Supplied material:
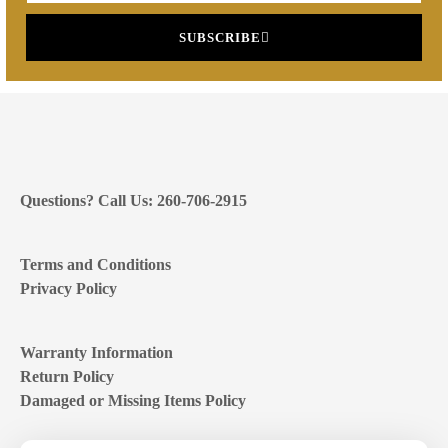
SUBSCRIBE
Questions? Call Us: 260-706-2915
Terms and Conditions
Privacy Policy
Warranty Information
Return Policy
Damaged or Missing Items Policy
==
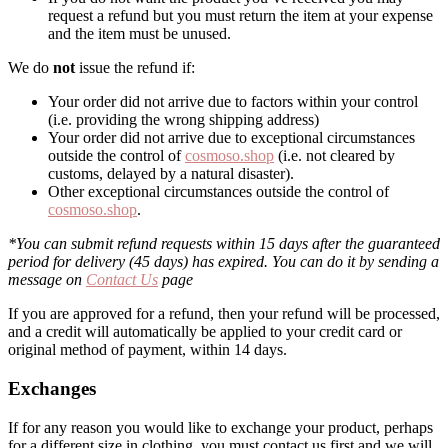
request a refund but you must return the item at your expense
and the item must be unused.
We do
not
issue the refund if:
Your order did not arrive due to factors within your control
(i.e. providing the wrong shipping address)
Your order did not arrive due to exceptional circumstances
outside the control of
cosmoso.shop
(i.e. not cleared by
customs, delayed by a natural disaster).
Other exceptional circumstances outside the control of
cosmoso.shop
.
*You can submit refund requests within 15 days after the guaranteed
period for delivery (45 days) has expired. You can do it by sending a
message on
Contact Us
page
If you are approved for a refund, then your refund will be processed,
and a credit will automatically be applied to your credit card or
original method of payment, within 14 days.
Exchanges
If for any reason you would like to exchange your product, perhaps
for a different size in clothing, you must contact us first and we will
--
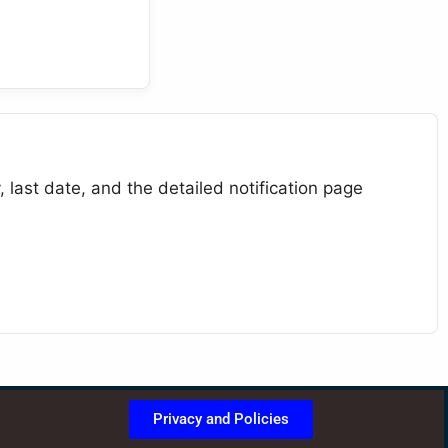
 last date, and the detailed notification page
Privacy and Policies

Your task:
Every line above with the word "Privacy" belongs in the answer, copied as written.

Output of the exercise:
Privacy Policy
Privacy and Policies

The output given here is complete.